Si l’absolu est quelque part dans l’homme, il n’est et ne peut être que dans la volonté par l’obligation. Si la pensée humaine ou si la sensation humaine porte en quelque manière la marque de l’absolu (comme par exemple dans la pensée et le sentiment de l’infini), c’est que la pensée et la sensation ont reçu cet absolu de l’obligation de la volonték.
k – Dès maintenant nous sommes en mesure d’expliquer le rôle singulier que jouait la volonté dans la preuve cosmologique.
IX) La valeur du volitionnisme moral est donc établie, soit quant à la liberté de la volonté, soit quant à l’essentialité du sujet volontaire, soit quant à la vérité de la connaissance volontaire.
Dès lors — je veux dire si le résultat de notre enquête est juste, s’il y a une obligation à la fois immédiate et transcendante à la conscience humaine — le moralisme confirme la vérité du volitionnisme ; il l’instaure dans la plénitude de ses prétentions.
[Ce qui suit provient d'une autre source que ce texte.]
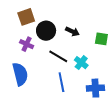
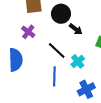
black circle: (46, 31) -> (61, 14), moved
blue cross: (95, 88) -> (86, 89), turned -36

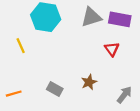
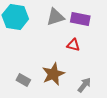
red triangle: (112, 49) -> (73, 45), turned -40
brown star: (89, 82) -> (53, 74), size x1.6

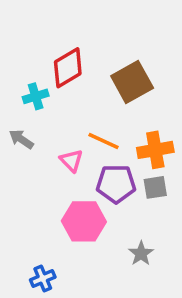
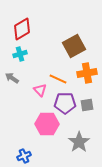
red diamond: (68, 68) -> (22, 29), moved
orange cross: (155, 150) -> (87, 73), moved
gray star: (141, 254) -> (79, 142), size x1.5

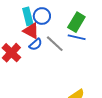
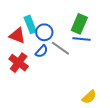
blue circle: (42, 16) -> (44, 32), moved
red triangle: (31, 31) -> (17, 36), moved

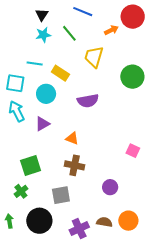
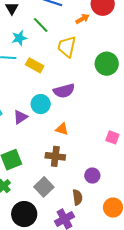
cyan star: (43, 35) -> (19, 38), moved
cyan circle: (46, 94) -> (41, 104), moved
orange triangle: (72, 138) -> (62, 129), moved
gray square: (61, 195) -> (44, 187), turned -30
brown semicircle: (104, 222) -> (77, 197), moved, turned 77

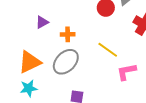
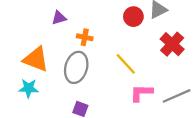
orange triangle: (30, 62) -> (36, 59), turned 35
gray ellipse: (66, 62) -> (76, 67), turned -40

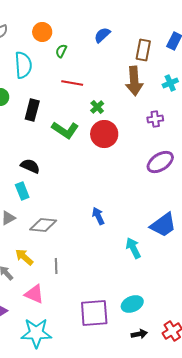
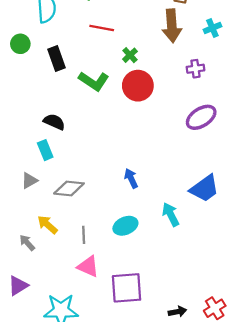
black rectangle: (32, 110) -> (56, 59), turned -35
pink triangle: (34, 294) -> (88, 266), moved
cyan ellipse: (132, 304) -> (125, 226), moved

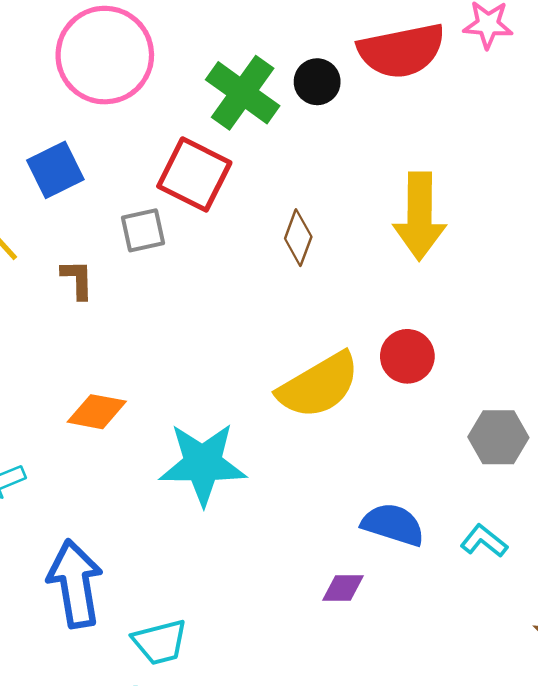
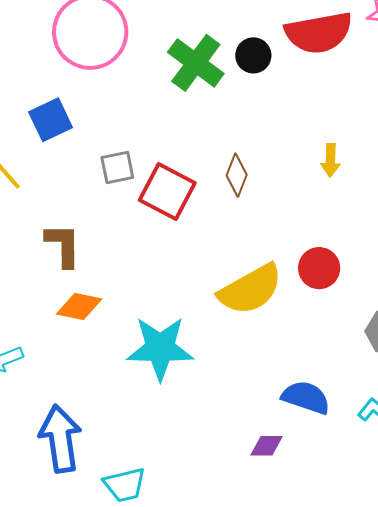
red square: (194, 174) -> (167, 191), moved
yellow arrow: (420, 216) -> (330, 160), size x0.5
brown L-shape: (77, 279) -> (63, 245), moved, size x1.4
Il le fait aux trois points de vue qui restaient en question :
1° Au point de vue de la liberté. Car s’il y a un phénomène que l’on puisse appeler phénomène d’obligation et si cette obligation est primitive, il y a donc un premier motif d’action pour la volonté, à la création duquel la volonté n’a point de part, et un premier motif dont le mode n’est pas contraignant, mais obligatoire. Il sollicite la volonté sous le mode même de la volonté (c’est là proprement la définition de l’obligation ; elle se distingue par là de tous les autres motifs qui revêtent un mode différent), sans la déterminer fatalement (c’est-à-dire sans l’annuler). La volonté, s’appuyant sur ces motifs désintéressés — puisque la volonté n’y participe point, — reste donc libre à son origine ; et tous les motifs ultérieurs à la formation desquels la volonté participe, s’appuyant sur celui-ci, la volonté reste libre d’un bout à l’autre de son exercice.
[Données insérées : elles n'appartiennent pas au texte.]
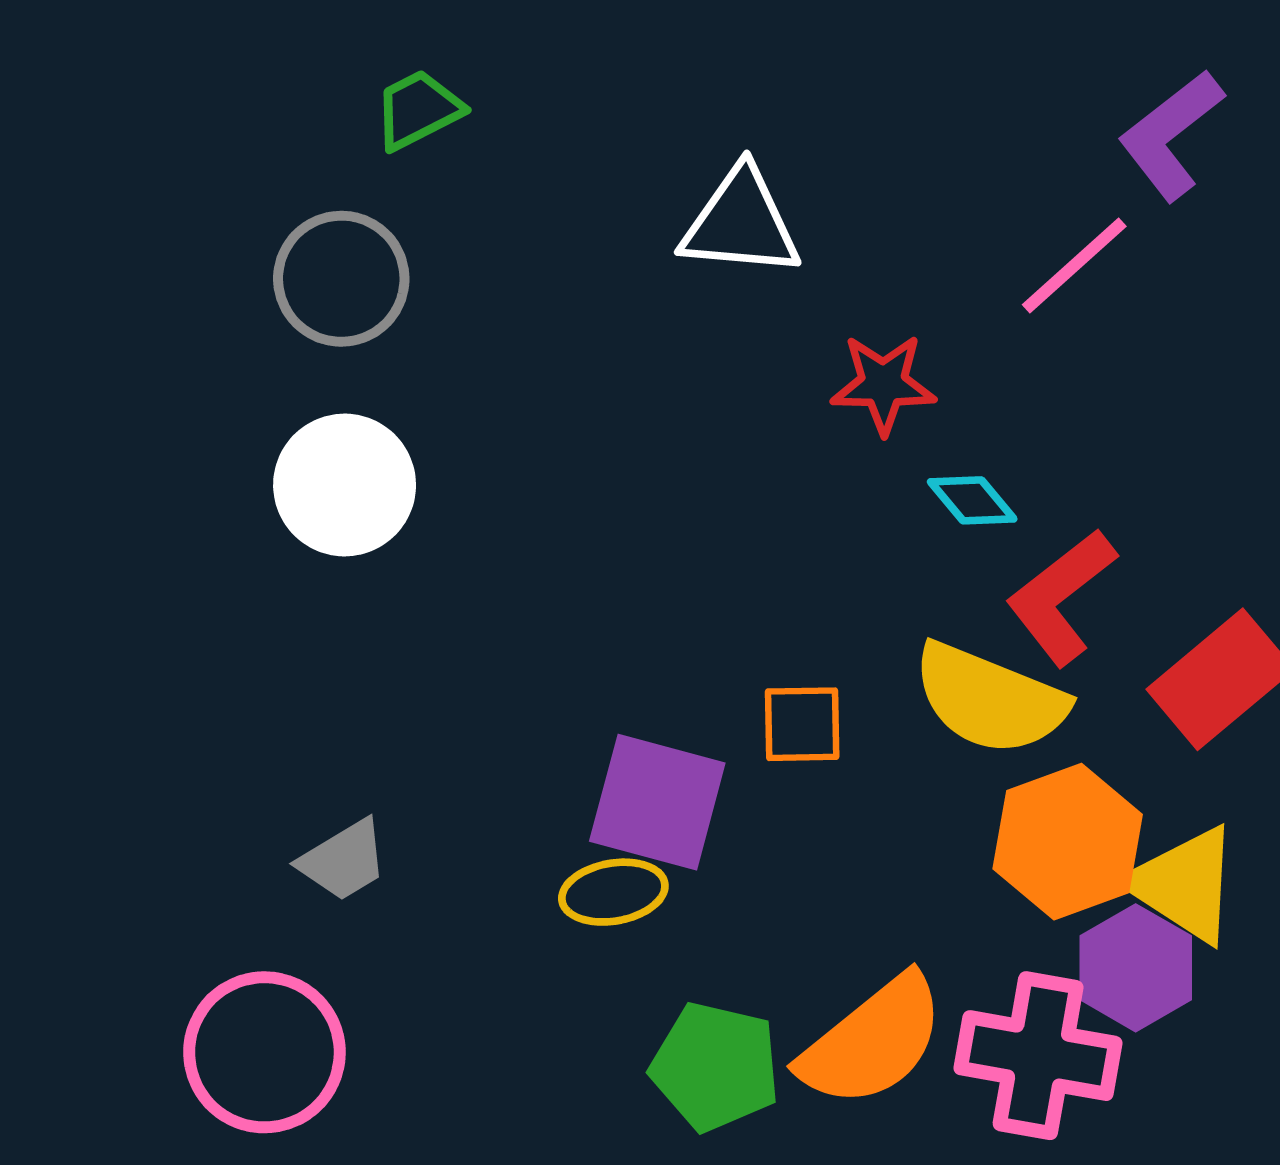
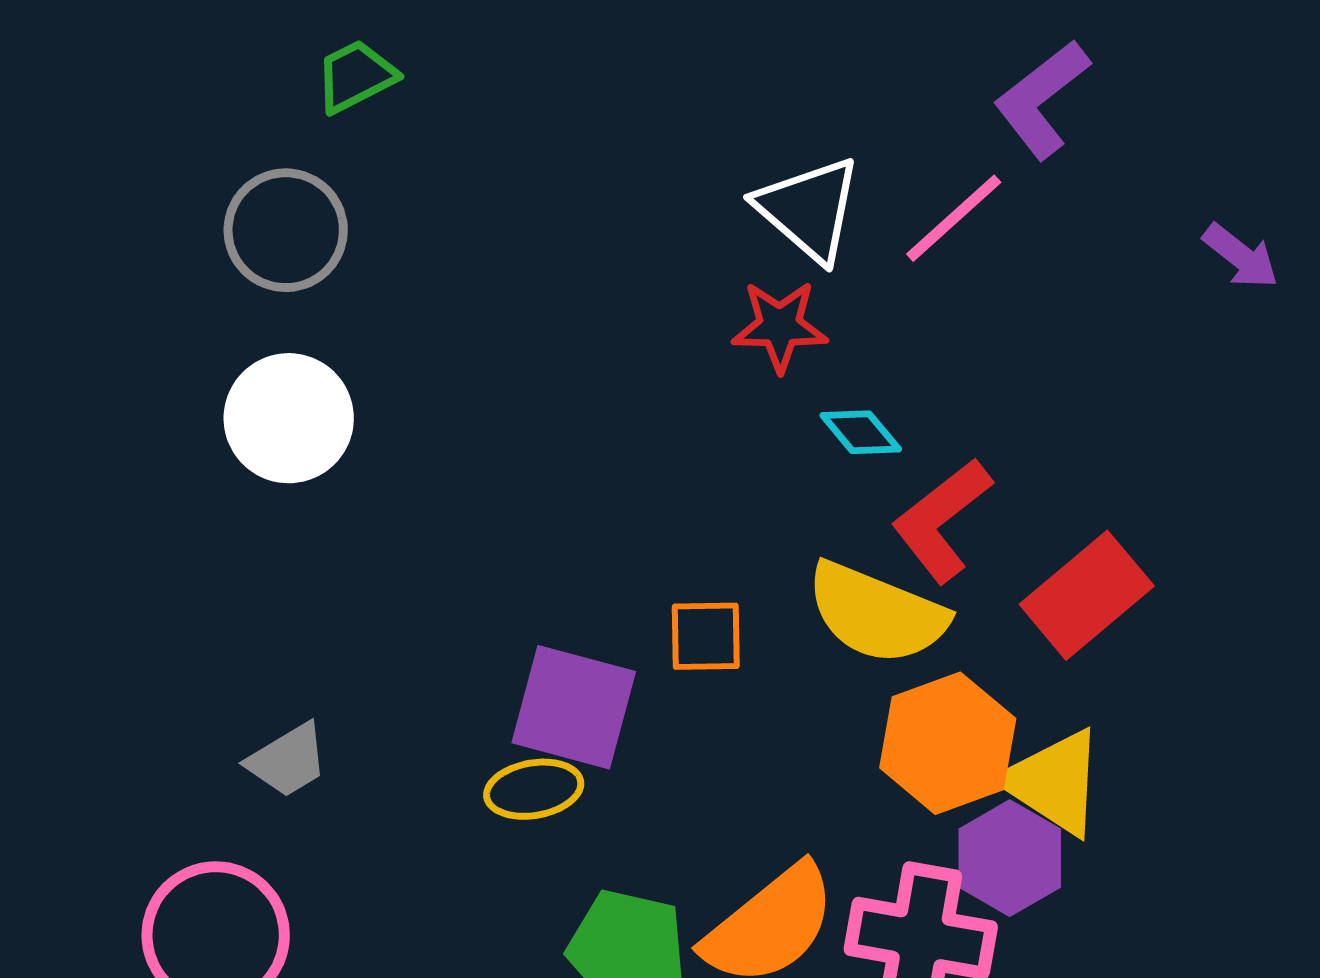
white triangle: (741, 223) -> (809, 209), moved, turned 36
2° Au point de vue de l’essentialité du sujet volontaire. Car si l’obligation est absolue, elle pose devant la volonté un objet transcendant à la volonté. Je ne veux plus seulement pour vouloir, ou pour me vouloir ; ma volonté a une fin qui dépasse la contingence de mon être, une fin inconditionnelle, qui, en garantissant le caractère absolu de ma volonté, garantit le caractère absolu de mon être. Je ne puis plus ou du moins je ne dois plus cesser de vouloir, et par conséquent je ne puis plus ou du moins je ne dois plus cesser d’être. Je suis, au plein sens du mot. Ma volonté ne se réalise plus dans la dépendance exclusive de l’organisme ; mais dans la dépendance de l’obligation. L’effort constitutif du moi ne dépend plus d’un obstacle aussi temporaire que celui de la spontanéité physiologique ; il dépend d’un obstacle permanent, il dépend du devoir. C’est l’effort qu’exige l’obligation, l’effort du devoir, qui devient dès lors constitutif du moi conscient. L’identité et la permanence de ma personnalité consciente est garantie par l’identité et la permanence de l’obligation, laquelle, étant absolue, ne peut prendre fin.
3° Au point de vue de la vérité de la connaissance volontaire. Car l’obligation, en fixant la volonté dans le devoir, donne une direction aux recherches noétiques du sujet volontaire. Elle lui fournit un principe directeur pour le choix qu’il doit faire parmi les innombrables éléments de la connaissance possible.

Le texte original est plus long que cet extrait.